Depending on where you look on social media, making money seems to be straightforward. Anyone can follow a few simple steps to buy a property with no money or learn the basics of being a day-trader in 30 minutes on YouTube, not to mention the plethora of advice on how to earn money from cryptocurrency on Instagram and the best stocks to pick on TikTok. Financial influencers or “finfluencers” with varying degrees of knowledge have blossomed on social media platforms as people seek out any advice they can on managing their money better and getting rich.
The standard of this advice varies widely from grounded, sage information on how to invest, to unregulated personalities offering shallow quick takes without fully setting out the pitfalls of what might happen to your money, or even being transparent as to if it’s their genuine opinion or a paid partnership. Part of the problem is that anyone can set themselves up as a ‘finfluencer’. In fact, it makes their life much easier if they’re unregulated – because nobody is monitoring what they say, they can say what they like, in any way they want. If you’re using social media, and you have a choice of sensible advice from a regulated firm, complete with reams of risk warnings that make everything sound terrifying, or simple 30-second tips from a finfluencer who makes it sound foolproof, the temptation is to opt for the latter.
Following these concerns, the Australian Securities & Investments Commission (ASIC) has recently put social media influencers on notice – warning they could face imprisonment and up to $1 million in fines unless they obtain a financial services licence or quit promoting stocks and investment funds online. Some finfluencers under close watch by ASIC are understood to be earning six-figure salaries from promotional deals with licensed financial firms like share market and foreign exchange brokers or investing platforms, and fees from paying subscribers and followers.

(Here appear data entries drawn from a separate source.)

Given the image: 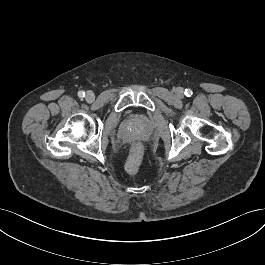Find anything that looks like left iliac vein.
<instances>
[{
  "mask_svg": "<svg viewBox=\"0 0 265 265\" xmlns=\"http://www.w3.org/2000/svg\"><path fill=\"white\" fill-rule=\"evenodd\" d=\"M183 93L184 92H183V89L182 88H177L176 94H177L178 97H180V98L183 97Z\"/></svg>",
  "mask_w": 265,
  "mask_h": 265,
  "instance_id": "obj_1",
  "label": "left iliac vein"
}]
</instances>
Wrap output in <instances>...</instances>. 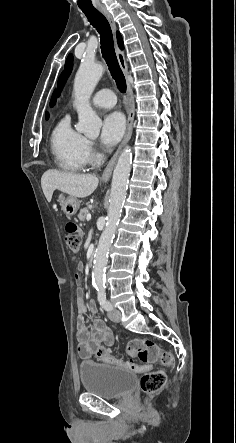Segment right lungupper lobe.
<instances>
[{
  "label": "right lung upper lobe",
  "mask_w": 236,
  "mask_h": 443,
  "mask_svg": "<svg viewBox=\"0 0 236 443\" xmlns=\"http://www.w3.org/2000/svg\"><path fill=\"white\" fill-rule=\"evenodd\" d=\"M117 40H118V45L121 49H123V41H122V37L121 34L119 32H117ZM46 118H48V113H46Z\"/></svg>",
  "instance_id": "1"
}]
</instances>
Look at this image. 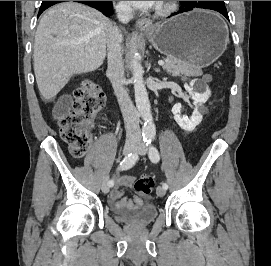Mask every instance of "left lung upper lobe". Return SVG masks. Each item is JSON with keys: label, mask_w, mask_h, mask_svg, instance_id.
Instances as JSON below:
<instances>
[{"label": "left lung upper lobe", "mask_w": 271, "mask_h": 266, "mask_svg": "<svg viewBox=\"0 0 271 266\" xmlns=\"http://www.w3.org/2000/svg\"><path fill=\"white\" fill-rule=\"evenodd\" d=\"M184 7L188 8H204L217 12L226 11L224 1H181Z\"/></svg>", "instance_id": "left-lung-upper-lobe-1"}]
</instances>
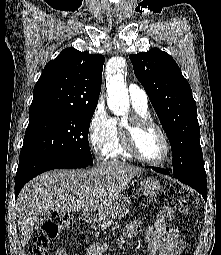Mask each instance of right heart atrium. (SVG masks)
<instances>
[{"instance_id":"obj_1","label":"right heart atrium","mask_w":221,"mask_h":255,"mask_svg":"<svg viewBox=\"0 0 221 255\" xmlns=\"http://www.w3.org/2000/svg\"><path fill=\"white\" fill-rule=\"evenodd\" d=\"M113 125V118L108 114L103 103L95 107L87 126V139L91 150L98 156L103 155V149Z\"/></svg>"}]
</instances>
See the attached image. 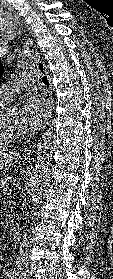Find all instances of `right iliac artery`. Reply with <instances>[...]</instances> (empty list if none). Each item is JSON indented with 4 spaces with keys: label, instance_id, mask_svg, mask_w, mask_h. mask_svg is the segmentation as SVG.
Wrapping results in <instances>:
<instances>
[{
    "label": "right iliac artery",
    "instance_id": "1",
    "mask_svg": "<svg viewBox=\"0 0 113 279\" xmlns=\"http://www.w3.org/2000/svg\"><path fill=\"white\" fill-rule=\"evenodd\" d=\"M11 275H12V277L14 278V277H16V276L18 275V273L16 272L15 269H12V270H11Z\"/></svg>",
    "mask_w": 113,
    "mask_h": 279
}]
</instances>
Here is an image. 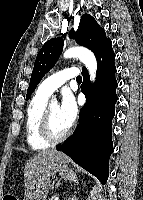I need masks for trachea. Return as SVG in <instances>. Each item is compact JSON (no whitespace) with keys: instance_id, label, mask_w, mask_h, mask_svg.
Returning a JSON list of instances; mask_svg holds the SVG:
<instances>
[{"instance_id":"obj_1","label":"trachea","mask_w":143,"mask_h":200,"mask_svg":"<svg viewBox=\"0 0 143 200\" xmlns=\"http://www.w3.org/2000/svg\"><path fill=\"white\" fill-rule=\"evenodd\" d=\"M76 81L79 82V83L82 82V77H81V76H78V77L76 78Z\"/></svg>"}]
</instances>
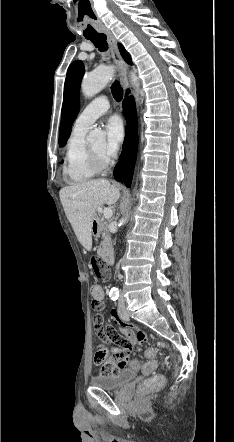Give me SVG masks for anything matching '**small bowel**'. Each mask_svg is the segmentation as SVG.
Segmentation results:
<instances>
[{"label": "small bowel", "instance_id": "c3829d8e", "mask_svg": "<svg viewBox=\"0 0 234 442\" xmlns=\"http://www.w3.org/2000/svg\"><path fill=\"white\" fill-rule=\"evenodd\" d=\"M111 316L118 322L120 331L112 324H109L108 328L104 329L102 315L96 314L93 317V326L95 327V332L100 334L101 343L107 342L117 344L120 349L130 352L131 347L134 344H142L146 341V334L143 331L137 330L134 326L123 324V322L120 321L116 310H111ZM120 332L122 333V336Z\"/></svg>", "mask_w": 234, "mask_h": 442}]
</instances>
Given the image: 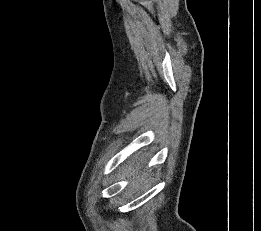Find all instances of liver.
I'll return each instance as SVG.
<instances>
[{
	"mask_svg": "<svg viewBox=\"0 0 261 231\" xmlns=\"http://www.w3.org/2000/svg\"><path fill=\"white\" fill-rule=\"evenodd\" d=\"M139 169H140L139 166L136 169H134L132 167H128L127 170L125 171V176L134 175Z\"/></svg>",
	"mask_w": 261,
	"mask_h": 231,
	"instance_id": "1",
	"label": "liver"
}]
</instances>
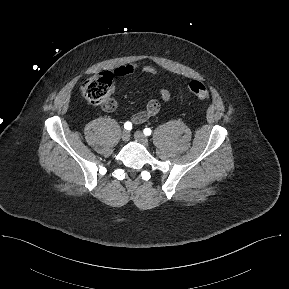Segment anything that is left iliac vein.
<instances>
[{
  "label": "left iliac vein",
  "instance_id": "obj_1",
  "mask_svg": "<svg viewBox=\"0 0 289 289\" xmlns=\"http://www.w3.org/2000/svg\"><path fill=\"white\" fill-rule=\"evenodd\" d=\"M134 138L145 147H148V139L141 131H136Z\"/></svg>",
  "mask_w": 289,
  "mask_h": 289
}]
</instances>
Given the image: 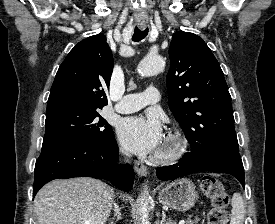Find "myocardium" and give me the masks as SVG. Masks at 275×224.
Wrapping results in <instances>:
<instances>
[{
	"label": "myocardium",
	"instance_id": "obj_1",
	"mask_svg": "<svg viewBox=\"0 0 275 224\" xmlns=\"http://www.w3.org/2000/svg\"><path fill=\"white\" fill-rule=\"evenodd\" d=\"M187 141L178 132L169 133L154 160L159 163H170L178 160L186 151Z\"/></svg>",
	"mask_w": 275,
	"mask_h": 224
}]
</instances>
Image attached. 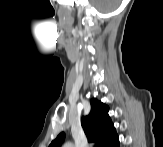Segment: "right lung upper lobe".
Segmentation results:
<instances>
[{
	"label": "right lung upper lobe",
	"mask_w": 163,
	"mask_h": 147,
	"mask_svg": "<svg viewBox=\"0 0 163 147\" xmlns=\"http://www.w3.org/2000/svg\"><path fill=\"white\" fill-rule=\"evenodd\" d=\"M89 115L82 117L81 125L87 136L88 142L96 143L97 147H109L118 137L116 129L108 115L109 107L102 102L91 99ZM65 134L60 133L49 147H60Z\"/></svg>",
	"instance_id": "obj_1"
}]
</instances>
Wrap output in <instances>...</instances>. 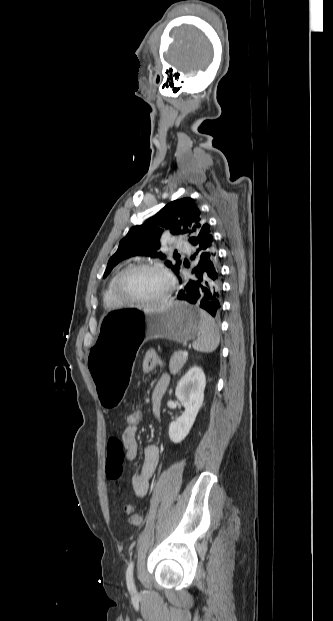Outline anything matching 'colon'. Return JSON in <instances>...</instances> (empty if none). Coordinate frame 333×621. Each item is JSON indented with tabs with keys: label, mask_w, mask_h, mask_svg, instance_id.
Here are the masks:
<instances>
[{
	"label": "colon",
	"mask_w": 333,
	"mask_h": 621,
	"mask_svg": "<svg viewBox=\"0 0 333 621\" xmlns=\"http://www.w3.org/2000/svg\"><path fill=\"white\" fill-rule=\"evenodd\" d=\"M142 420V412L140 409H129L126 414V421L128 425L137 426ZM124 512L129 516V521L134 526H139L142 523V516L135 512L134 508L130 504H125Z\"/></svg>",
	"instance_id": "5ec220e1"
}]
</instances>
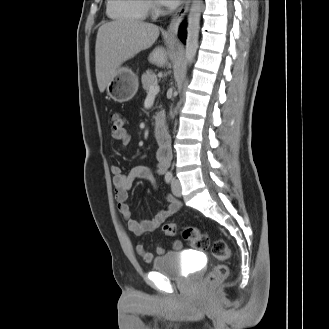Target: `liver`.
Instances as JSON below:
<instances>
[{"mask_svg":"<svg viewBox=\"0 0 329 329\" xmlns=\"http://www.w3.org/2000/svg\"><path fill=\"white\" fill-rule=\"evenodd\" d=\"M158 36V26L138 20L120 19L100 26L95 45L99 91L104 92L122 63L150 48ZM149 61L158 67H165L168 54L163 47H156L149 55Z\"/></svg>","mask_w":329,"mask_h":329,"instance_id":"obj_1","label":"liver"}]
</instances>
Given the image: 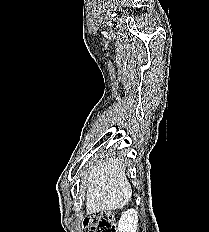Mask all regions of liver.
<instances>
[{"label": "liver", "instance_id": "liver-1", "mask_svg": "<svg viewBox=\"0 0 209 232\" xmlns=\"http://www.w3.org/2000/svg\"><path fill=\"white\" fill-rule=\"evenodd\" d=\"M123 159L98 161L84 179L86 211L89 214L122 208L131 200L132 189Z\"/></svg>", "mask_w": 209, "mask_h": 232}]
</instances>
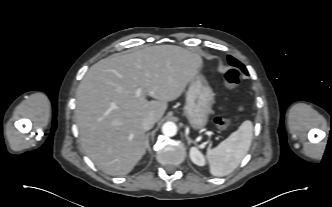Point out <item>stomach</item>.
<instances>
[{
    "label": "stomach",
    "mask_w": 332,
    "mask_h": 207,
    "mask_svg": "<svg viewBox=\"0 0 332 207\" xmlns=\"http://www.w3.org/2000/svg\"><path fill=\"white\" fill-rule=\"evenodd\" d=\"M213 102L214 93L211 87L203 75L197 74L189 82L184 106V114L194 130L206 126Z\"/></svg>",
    "instance_id": "stomach-1"
}]
</instances>
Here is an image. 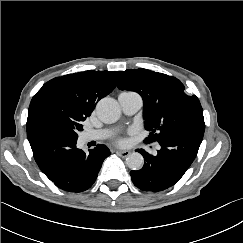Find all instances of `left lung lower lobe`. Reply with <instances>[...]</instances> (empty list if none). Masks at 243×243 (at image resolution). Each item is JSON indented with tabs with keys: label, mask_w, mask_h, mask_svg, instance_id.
Instances as JSON below:
<instances>
[{
	"label": "left lung lower lobe",
	"mask_w": 243,
	"mask_h": 243,
	"mask_svg": "<svg viewBox=\"0 0 243 243\" xmlns=\"http://www.w3.org/2000/svg\"><path fill=\"white\" fill-rule=\"evenodd\" d=\"M205 124L184 126L159 142L156 156L138 150L144 157L142 169L131 171L135 186L143 191L159 192L178 182L194 161L202 142Z\"/></svg>",
	"instance_id": "obj_1"
}]
</instances>
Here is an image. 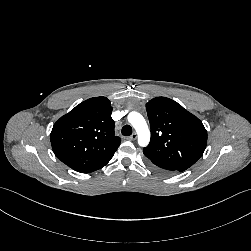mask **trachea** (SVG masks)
Wrapping results in <instances>:
<instances>
[{"label":"trachea","instance_id":"trachea-1","mask_svg":"<svg viewBox=\"0 0 251 251\" xmlns=\"http://www.w3.org/2000/svg\"><path fill=\"white\" fill-rule=\"evenodd\" d=\"M122 135L124 136H129L132 134V127L130 125H125L123 128H122Z\"/></svg>","mask_w":251,"mask_h":251}]
</instances>
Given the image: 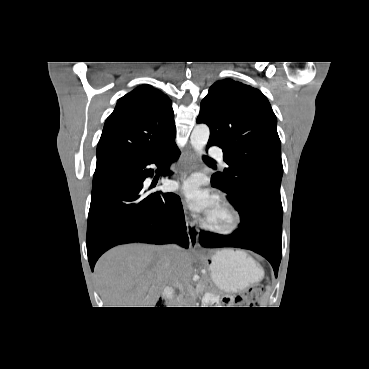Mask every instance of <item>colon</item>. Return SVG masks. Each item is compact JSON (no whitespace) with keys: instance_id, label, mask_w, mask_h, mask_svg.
Instances as JSON below:
<instances>
[{"instance_id":"colon-1","label":"colon","mask_w":369,"mask_h":369,"mask_svg":"<svg viewBox=\"0 0 369 369\" xmlns=\"http://www.w3.org/2000/svg\"><path fill=\"white\" fill-rule=\"evenodd\" d=\"M263 288L261 285H253L246 291L234 298V304L236 306H254L262 298ZM161 303V302H160Z\"/></svg>"}]
</instances>
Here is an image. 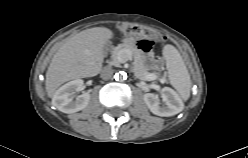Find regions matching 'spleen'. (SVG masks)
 Instances as JSON below:
<instances>
[{
    "label": "spleen",
    "mask_w": 248,
    "mask_h": 158,
    "mask_svg": "<svg viewBox=\"0 0 248 158\" xmlns=\"http://www.w3.org/2000/svg\"><path fill=\"white\" fill-rule=\"evenodd\" d=\"M165 56L170 83L176 89L180 98L183 101H187L190 93L191 80L182 57L173 46L167 47Z\"/></svg>",
    "instance_id": "3e777b00"
}]
</instances>
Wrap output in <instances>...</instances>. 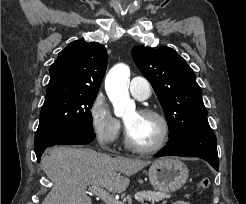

Greg Yanco, the Australian Securities and Investments Commission’s Executive Director of Market Supervision, said the regulator was closely monitoring a handful of popular personal finance influencers.
“There is a growing number of people who are effectively becoming professionals at providing information about investing on social media,” Mr Yanco told The Australian Financial Review. “Our concern is when that information turns to providing advice, and operating a business that is providing advice, without a licence. If someone is providing advice, and they don’t have a licence, we will be looking at taking enforcement action.”
Under the Corporations Act, significant penalties apply for individuals or companies that carry on a financial services business without an Australian financial services licence. It is a criminal offence to give out unlicensed advice and can lead to a maximum of five years imprisonment and/or a fine of up to $133,200 for an individual. Companies can be hit with 10 times that amount, of up to $1.33 million in fines.
Mr Yanco said for many influencers acting in good faith, as opposed to those involved in scams or promoting risky products, the regulator’s wrath could be avoided by simply becoming licensed to provide general financial advice – meaning they can freely provide information about the benefits and features of financial products, but not provide personal advice to clients.
Those providing ‘general advice’ may still need to comply with the government’s mandatory education regime for financial advisers, however, including obtaining a relevant tertiary degree and signing up to an industry code of ethics.